Occupy Wall Street by Creative Commons - Wiki
Obviously you won't hear this from any mainstream media, (that goes without saying) and chances are that you haven't heard it from alternative sources either. Unless you happen to be one of the handfuls that were present, it remains unknown. The OWS birthday was filled with so many amazing stories and experiences, and most have been posted in blogs and YouTube videos. But, there is one I can report with certainty that escaped notice. In the hopes that these people's victory will not remain in obscurity, I am obligated to share it with you now.
I traveled from Denver, Colorado to show my support and contribute whatever possible. I made many new friends and stood with complete strangers in a common goal. After a day filled with marches, demonstrations, and solidarity with many various groups and issues, the movement settled into Zuccotti Park for an evening of sharing and community. As I walked among my fellow occupiers I was filled with a sense of joy, peace, and an energy unlike anything I'd ever felt before.
Despite this sensation of sanctuary, the presence of the NYPD looming around the perimeter of the park was ever present. As the evening progressed, the police continued to grow in number yet for the most part kept their distance. Unlike many previous reports I'd seen, the police were not in the all too familiar riot gear, and seemed almost complacent and content to just sit back and observe the proceedings.
Around 10pm the police made their presence known again by entering the park en masse as they encircled the crowd in a show of attempted intimidation. Several officers told occupiers they needed to leave the park (despite the closing time of midnight). Some representatives from the National Lawyers Guild confronted the officers regarding this, to which the officers quickly recanted their statements. Several occupiers responded to this police action by joining hands and creating a circle of people chanting, praying, and meditating. This peaceful demonstration effectively led to the dispersal of officers from the park, leaving the occupiers to continue their festivities.
As midnight approached it was still unclear what further response would be taken by the NYPD. There was an isolated incident in which 3 demonstrators were arrested, yet when things settled down an announcement was made. Apparently the NYPD would not take action as long as people didn't camp out or sleep, so those who needed sleep adjourned to Trinity Church while the others remained to hold their ground in Zuccotti Park.

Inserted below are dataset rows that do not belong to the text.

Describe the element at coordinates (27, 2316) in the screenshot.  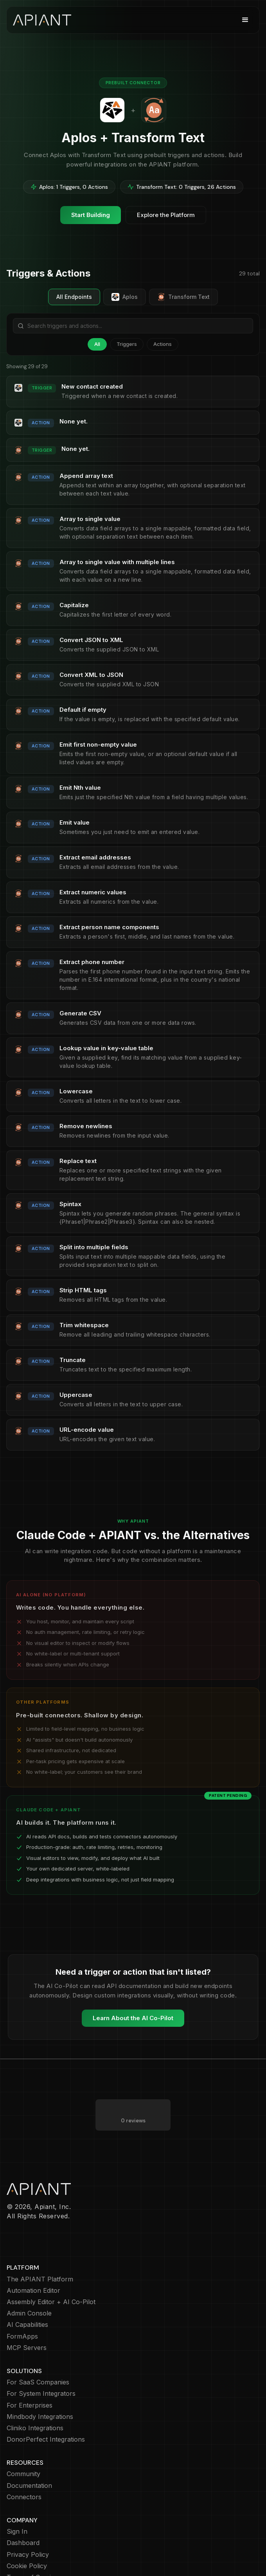 I see `MCP Servers` at that location.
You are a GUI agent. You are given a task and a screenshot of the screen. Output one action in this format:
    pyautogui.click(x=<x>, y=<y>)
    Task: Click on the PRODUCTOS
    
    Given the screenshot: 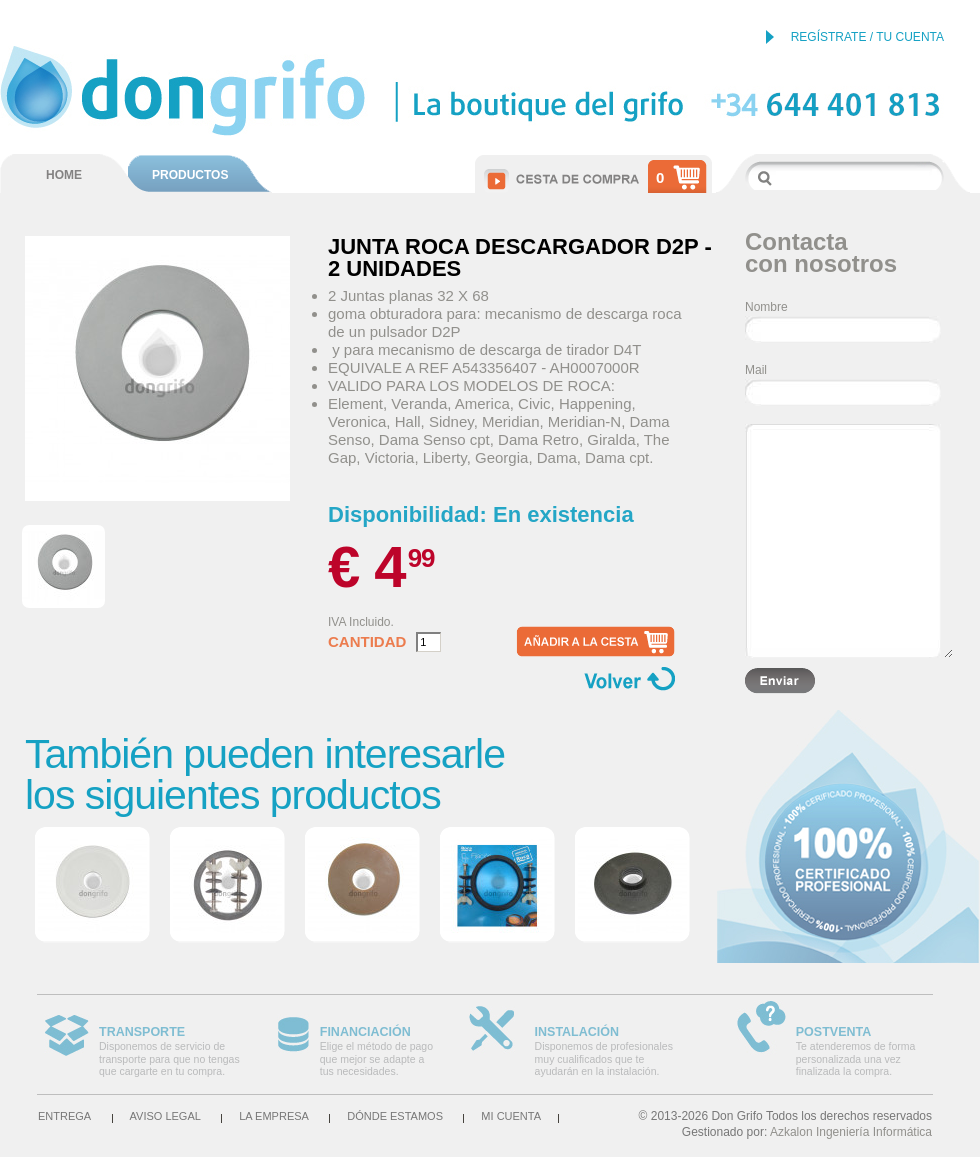 What is the action you would take?
    pyautogui.click(x=190, y=175)
    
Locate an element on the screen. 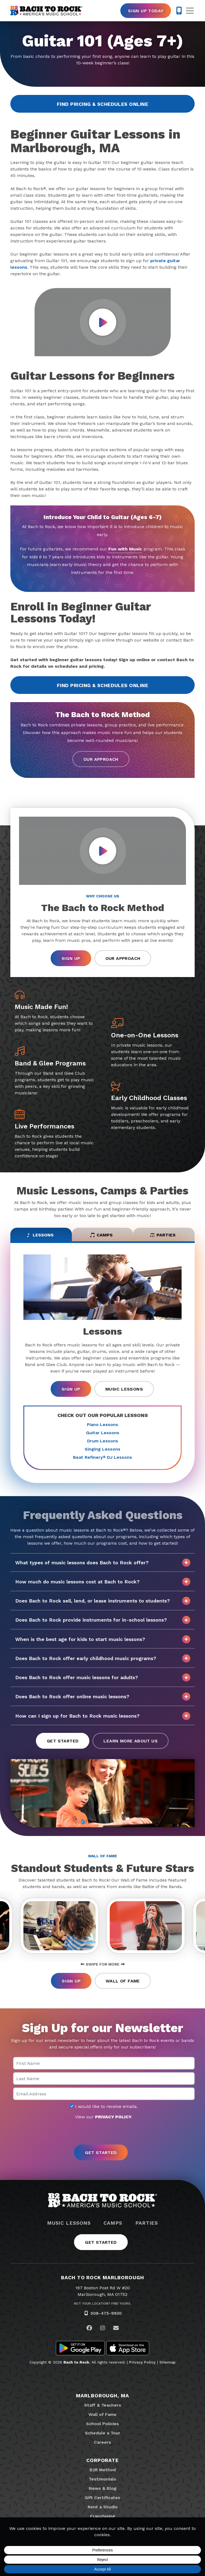  Franchising is located at coordinates (102, 2516).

Somewhere around 2am I noted the police had dwindled to only a handful, and by 4am there was no sign of police, security, or the press. A few dozen occupiers remained; some quietly playing music, others reminisced sharing stories and discussing issues, while some just sat quietly reflecting upon the day's events. Regardless of the diminished numbers of occupiers, the energy in the air was still palpable.
As the clock approached 5am a light rain began falling and several of the occupiers left in search of shelter from the moisture. By 6am only 4 of us remained (with an occasional occupier passing through). We shared stories and told each other jokes, which kept our energy going and our spirits high. With the exception of a brief excursion for food and coffee, the 4 of us remained in the park until shortly after 10am.
So the success story I speak of was our victory of holding the park for the full duration of the night. Despite the park closure time of midnight, which the NYPD could have used as justification to clear us out, they backed down and allowed us to stay.
It may not seem like much, but for the four of us present it will be remembered and worn like a badge of honor and pride. Occupy has yet to win the war, but it is small victories like this that sustain us for the long haul ahead, and the ultimate victory awaiting us.